(Collection entries)
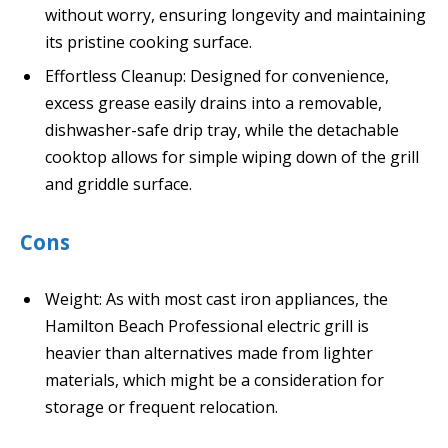
without worry, ensuring longevity and maintaining
its pristine cooking surface.
Effortless Cleanup: Designed for convenience,
excess grease easily drains into a removable,
dishwasher-safe drip tray, while the detachable
cooktop allows for simple wiping down of the grill
and griddle surface.
Cons
Weight: As with most cast iron appliances, the
Hamilton Beach Professional electric grill is
heavier than alternatives made from lighter
materials, which might be a consideration for
storage or frequent relocation.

◆ Required action
Repeat the data exactly, dropping every picture it holds.

◆ Result below
without worry, ensuring longevity and maintaining
its pristine cooking surface.
Effortless Cleanup: Designed for convenience,
excess grease easily drains into a removable,
dishwasher-safe drip tray, while the detachable
cooktop allows for simple wiping down of the grill
and griddle surface.
Cons
Weight: As with most cast iron appliances, the
Hamilton Beach Professional electric grill is
heavier than alternatives made from lighter
materials, which might be a consideration for
storage or frequent relocation.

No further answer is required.